Do not copy the pictures. Write out the lines from the start of the entries through the line containing "同時立刻上報主管。如有傷人、財物損失或雙方不聽制止，事".

** Data to use follows **

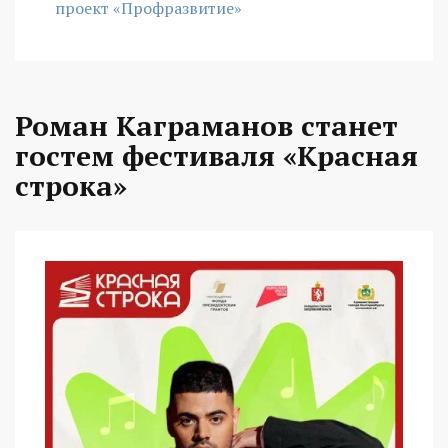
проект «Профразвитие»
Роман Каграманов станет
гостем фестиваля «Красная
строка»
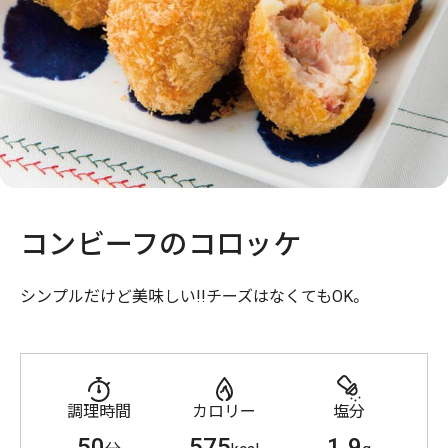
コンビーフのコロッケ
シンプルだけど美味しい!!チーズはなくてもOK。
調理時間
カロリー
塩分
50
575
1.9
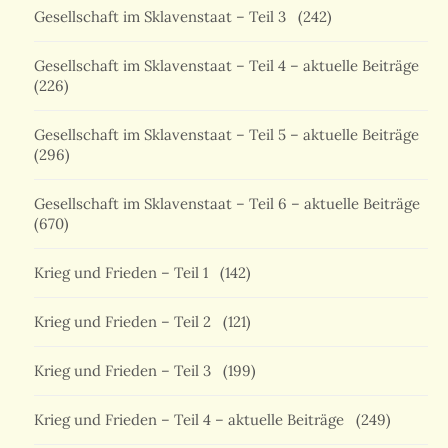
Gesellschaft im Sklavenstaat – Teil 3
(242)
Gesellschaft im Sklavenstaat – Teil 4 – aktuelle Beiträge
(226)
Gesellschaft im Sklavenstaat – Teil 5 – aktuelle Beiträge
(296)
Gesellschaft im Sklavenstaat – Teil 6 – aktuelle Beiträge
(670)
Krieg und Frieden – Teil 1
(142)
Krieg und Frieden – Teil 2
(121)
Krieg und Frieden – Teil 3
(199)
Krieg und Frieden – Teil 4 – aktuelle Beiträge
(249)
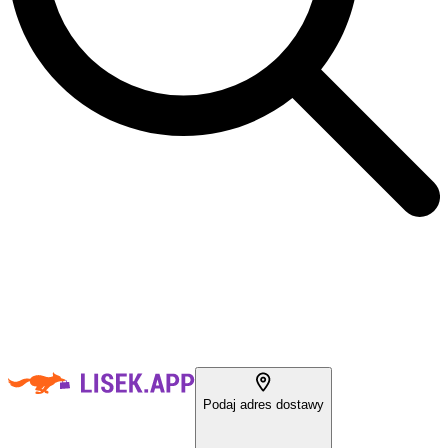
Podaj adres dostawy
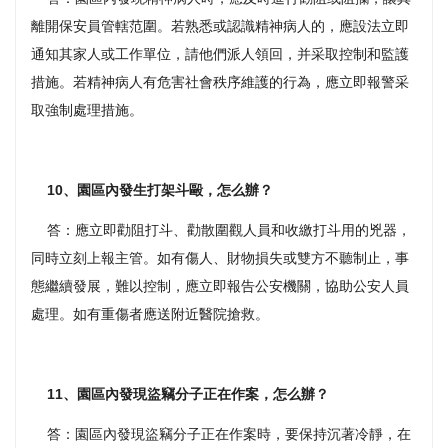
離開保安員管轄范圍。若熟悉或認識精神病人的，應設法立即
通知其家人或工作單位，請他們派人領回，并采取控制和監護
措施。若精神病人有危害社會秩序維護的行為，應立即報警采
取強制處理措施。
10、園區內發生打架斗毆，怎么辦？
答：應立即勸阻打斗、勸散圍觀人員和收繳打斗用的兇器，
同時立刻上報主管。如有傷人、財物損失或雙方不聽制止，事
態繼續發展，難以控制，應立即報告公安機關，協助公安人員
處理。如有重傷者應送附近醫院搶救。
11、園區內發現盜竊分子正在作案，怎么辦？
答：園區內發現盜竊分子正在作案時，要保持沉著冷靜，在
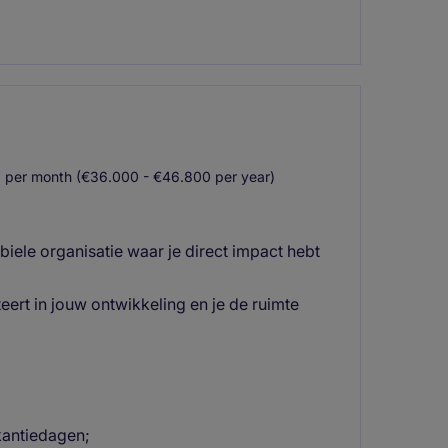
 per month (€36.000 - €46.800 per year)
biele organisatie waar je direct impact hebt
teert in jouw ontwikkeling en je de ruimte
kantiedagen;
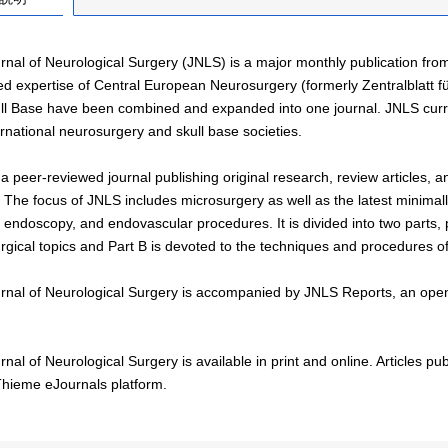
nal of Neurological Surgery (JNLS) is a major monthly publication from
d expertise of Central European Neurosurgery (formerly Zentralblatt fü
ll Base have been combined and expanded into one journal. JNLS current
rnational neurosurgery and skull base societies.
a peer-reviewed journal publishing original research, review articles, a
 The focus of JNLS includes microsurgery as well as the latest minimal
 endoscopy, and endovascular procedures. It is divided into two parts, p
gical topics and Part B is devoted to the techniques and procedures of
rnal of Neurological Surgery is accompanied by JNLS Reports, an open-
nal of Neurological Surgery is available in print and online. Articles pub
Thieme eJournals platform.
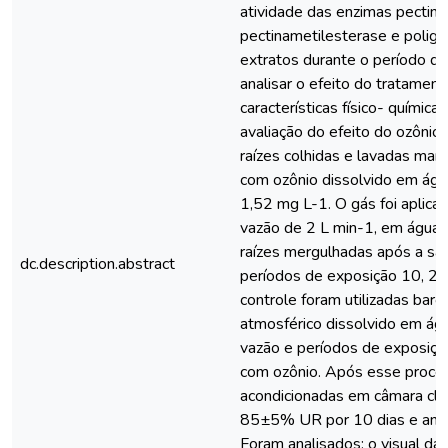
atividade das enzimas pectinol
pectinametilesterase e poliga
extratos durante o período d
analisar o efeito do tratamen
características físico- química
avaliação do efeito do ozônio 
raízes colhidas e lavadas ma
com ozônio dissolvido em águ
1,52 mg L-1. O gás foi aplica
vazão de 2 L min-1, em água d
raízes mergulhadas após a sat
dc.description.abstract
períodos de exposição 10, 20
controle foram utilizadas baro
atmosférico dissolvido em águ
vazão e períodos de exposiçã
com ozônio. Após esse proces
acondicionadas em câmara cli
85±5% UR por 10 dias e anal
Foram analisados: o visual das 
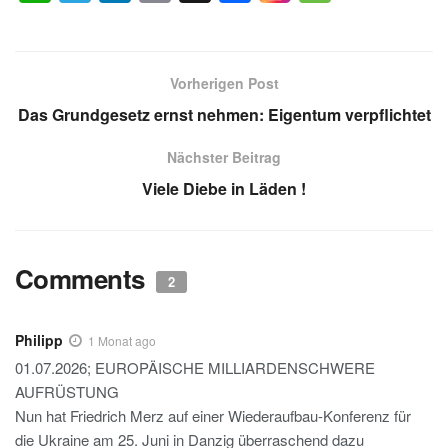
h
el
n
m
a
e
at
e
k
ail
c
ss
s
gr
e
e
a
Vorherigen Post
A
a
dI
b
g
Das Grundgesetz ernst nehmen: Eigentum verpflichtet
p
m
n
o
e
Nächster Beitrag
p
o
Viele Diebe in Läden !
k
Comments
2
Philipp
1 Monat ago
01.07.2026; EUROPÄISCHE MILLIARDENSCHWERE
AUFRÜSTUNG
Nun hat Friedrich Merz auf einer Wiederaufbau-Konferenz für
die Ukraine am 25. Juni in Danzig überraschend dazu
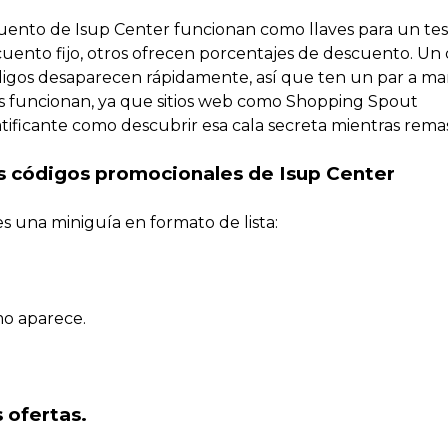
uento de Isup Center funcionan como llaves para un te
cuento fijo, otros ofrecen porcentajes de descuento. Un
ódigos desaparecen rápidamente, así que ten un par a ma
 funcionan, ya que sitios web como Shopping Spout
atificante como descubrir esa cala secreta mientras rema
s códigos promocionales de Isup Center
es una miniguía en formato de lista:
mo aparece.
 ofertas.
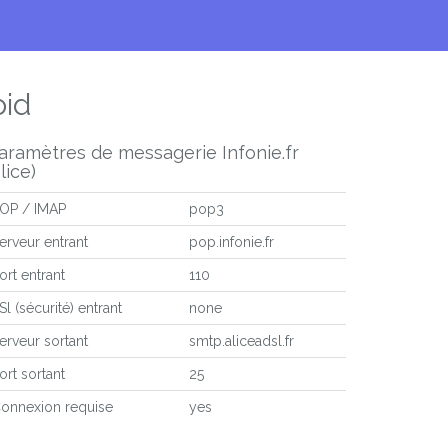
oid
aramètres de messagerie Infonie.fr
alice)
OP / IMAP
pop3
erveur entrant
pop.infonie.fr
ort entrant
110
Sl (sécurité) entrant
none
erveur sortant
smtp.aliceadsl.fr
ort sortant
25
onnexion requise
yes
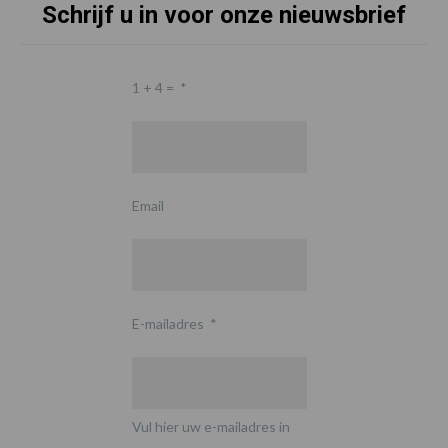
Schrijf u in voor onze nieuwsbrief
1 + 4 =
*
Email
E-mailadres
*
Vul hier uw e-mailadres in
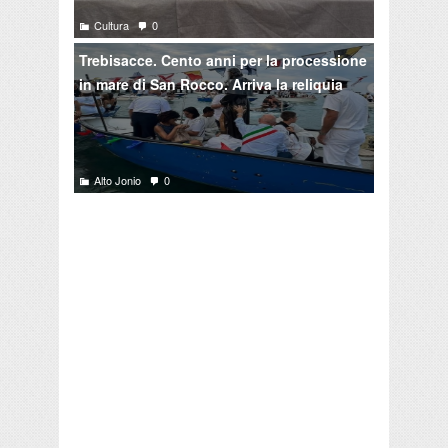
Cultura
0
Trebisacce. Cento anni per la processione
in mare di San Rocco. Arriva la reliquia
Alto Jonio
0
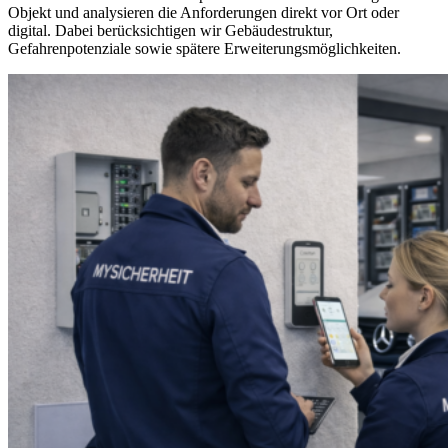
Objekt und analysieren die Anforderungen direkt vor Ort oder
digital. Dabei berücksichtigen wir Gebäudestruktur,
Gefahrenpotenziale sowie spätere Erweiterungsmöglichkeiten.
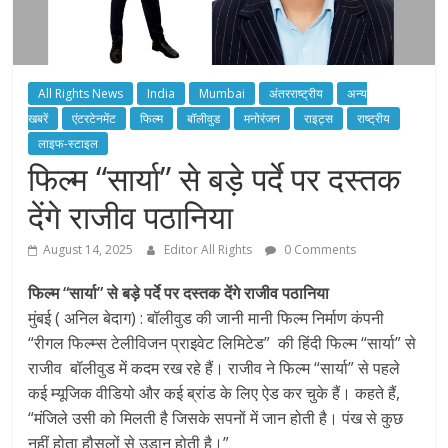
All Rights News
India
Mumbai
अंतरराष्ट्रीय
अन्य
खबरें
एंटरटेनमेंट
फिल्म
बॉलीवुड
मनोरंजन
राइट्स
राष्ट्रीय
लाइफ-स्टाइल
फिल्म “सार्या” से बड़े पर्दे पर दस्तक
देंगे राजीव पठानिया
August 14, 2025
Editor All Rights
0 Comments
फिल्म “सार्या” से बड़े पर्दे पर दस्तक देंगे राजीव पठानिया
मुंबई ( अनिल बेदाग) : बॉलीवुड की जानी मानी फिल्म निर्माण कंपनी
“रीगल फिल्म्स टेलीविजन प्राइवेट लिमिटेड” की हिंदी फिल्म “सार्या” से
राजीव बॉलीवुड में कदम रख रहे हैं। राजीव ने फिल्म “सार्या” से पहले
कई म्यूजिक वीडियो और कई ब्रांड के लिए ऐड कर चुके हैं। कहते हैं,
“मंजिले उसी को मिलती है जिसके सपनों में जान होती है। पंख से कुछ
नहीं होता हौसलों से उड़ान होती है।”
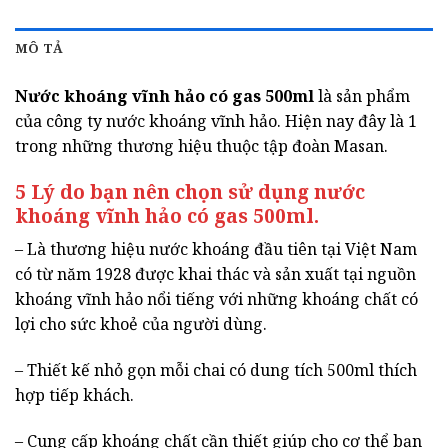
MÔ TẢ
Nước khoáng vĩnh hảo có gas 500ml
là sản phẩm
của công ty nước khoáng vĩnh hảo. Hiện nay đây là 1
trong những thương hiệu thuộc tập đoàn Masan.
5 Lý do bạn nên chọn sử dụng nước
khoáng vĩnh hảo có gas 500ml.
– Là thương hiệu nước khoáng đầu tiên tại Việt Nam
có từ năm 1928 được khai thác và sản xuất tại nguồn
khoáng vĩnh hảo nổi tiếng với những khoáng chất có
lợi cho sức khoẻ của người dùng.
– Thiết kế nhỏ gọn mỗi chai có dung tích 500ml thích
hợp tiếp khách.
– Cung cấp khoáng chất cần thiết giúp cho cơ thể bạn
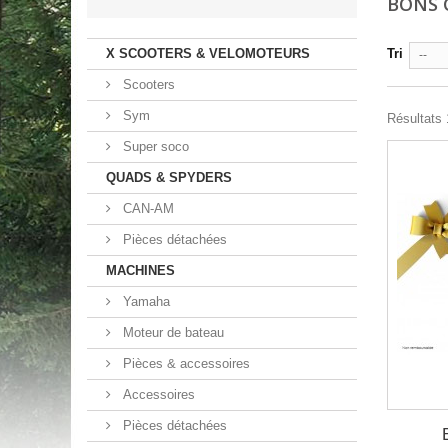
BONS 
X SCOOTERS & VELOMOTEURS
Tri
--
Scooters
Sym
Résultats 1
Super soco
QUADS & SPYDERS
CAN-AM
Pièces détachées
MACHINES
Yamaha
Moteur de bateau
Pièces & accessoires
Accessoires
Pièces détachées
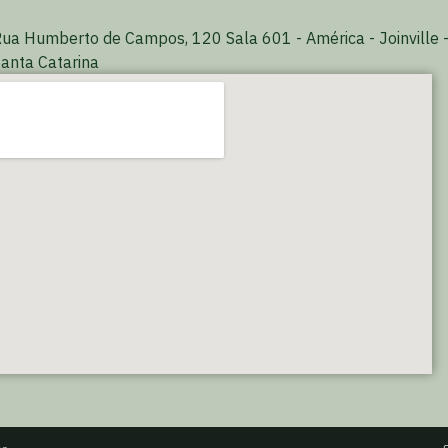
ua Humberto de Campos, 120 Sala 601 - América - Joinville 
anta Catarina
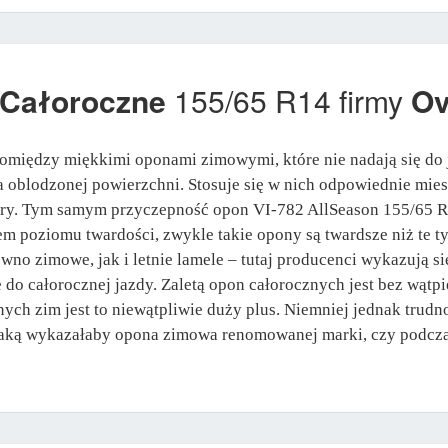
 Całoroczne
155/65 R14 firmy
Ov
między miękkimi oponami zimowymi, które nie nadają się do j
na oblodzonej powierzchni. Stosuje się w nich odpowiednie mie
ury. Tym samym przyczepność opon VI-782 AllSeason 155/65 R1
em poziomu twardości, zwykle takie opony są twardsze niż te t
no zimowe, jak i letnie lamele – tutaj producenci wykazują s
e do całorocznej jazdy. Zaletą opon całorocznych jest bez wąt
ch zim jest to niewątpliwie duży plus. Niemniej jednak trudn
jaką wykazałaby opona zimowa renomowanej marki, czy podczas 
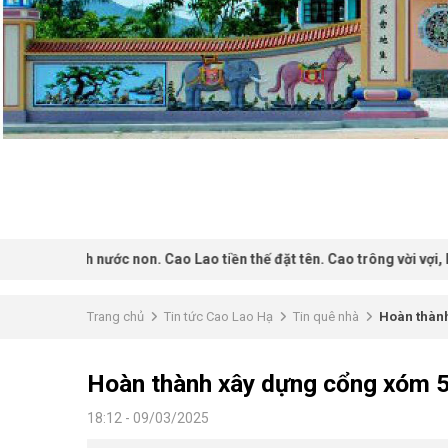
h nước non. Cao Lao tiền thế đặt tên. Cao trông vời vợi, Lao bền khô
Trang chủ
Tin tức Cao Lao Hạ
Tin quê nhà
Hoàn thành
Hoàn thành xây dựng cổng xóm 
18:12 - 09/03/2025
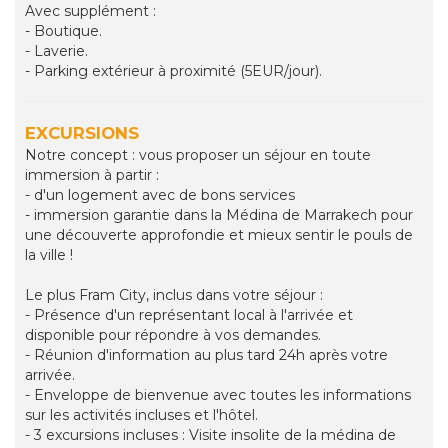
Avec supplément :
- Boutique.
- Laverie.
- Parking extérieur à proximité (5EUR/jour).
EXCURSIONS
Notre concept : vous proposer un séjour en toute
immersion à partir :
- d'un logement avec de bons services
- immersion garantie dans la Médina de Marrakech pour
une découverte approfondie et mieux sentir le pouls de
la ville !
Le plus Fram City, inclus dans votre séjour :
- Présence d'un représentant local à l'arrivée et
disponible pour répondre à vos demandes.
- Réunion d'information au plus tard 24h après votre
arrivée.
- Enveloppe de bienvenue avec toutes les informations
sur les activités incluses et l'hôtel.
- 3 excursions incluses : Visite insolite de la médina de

** End of Data to use **

Finished exercise:
проект «Профразвитие»
Роман Каграманов станет
гостем фестиваля «Красная
строка»
コンビーフのコロッケ
シンプルだけど美味しい!!チーズはなくてもOK。
調理時間
カロリー
塩分
50
575
1.9
Gesellschaft im Sklavenstaat – Teil 3
(242)
Gesellschaft im Sklavenstaat – Teil 4 – aktuelle Beiträge
(226)
Gesellschaft im Sklavenstaat – Teil 5 – aktuelle Beiträge
(296)
Gesellschaft im Sklavenstaat – Teil 6 – aktuelle Beiträge
(670)
Krieg und Frieden – Teil 1
(142)
Krieg und Frieden – Teil 2
(121)
Krieg und Frieden – Teil 3
(199)
Krieg und Frieden – Teil 4 – aktuelle Beiträge
(249)
Podaj adres dostawy
離開保安員管轄范圍。若熟悉或認識精神病人的，應設法立即
通知其家人或工作單位，請他們派人領回，并采取控制和監護
措施。若精神病人有危害社會秩序維護的行為，應立即報警采
取強制處理措施。
10、園區內發生打架斗毆，怎么辦？
答：應立即勸阻打斗、勸散圍觀人員和收繳打斗用的兇器，
同時立刻上報主管。如有傷人、財物損失或雙方不聽制止，事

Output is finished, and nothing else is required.